AIM OF THE TASK » Copy every entry below exactly as it appears, leaving out the images.

RECORDS TO USE »
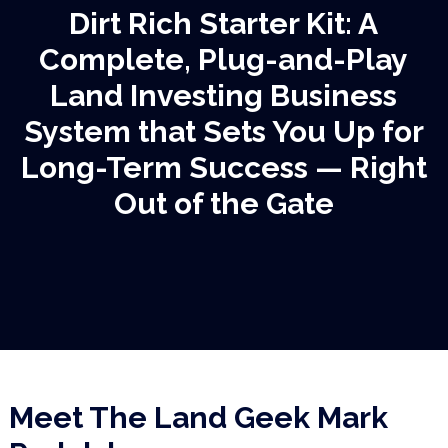
Dirt Rich Starter Kit: A
Complete,
Plug-and-Play
Land Investing Business
System that Sets You Up for
Long-Term
Success — Right
Out of the Gate
Meet The Land Geek
Mark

RESULT OF THIS TASK »
Dirt Rich Starter Kit: A
Complete,
Plug-and-Play
Land Investing Business
System that Sets You Up for
Long-Term
Success — Right
Out of the Gate
Meet The Land Geek
Mark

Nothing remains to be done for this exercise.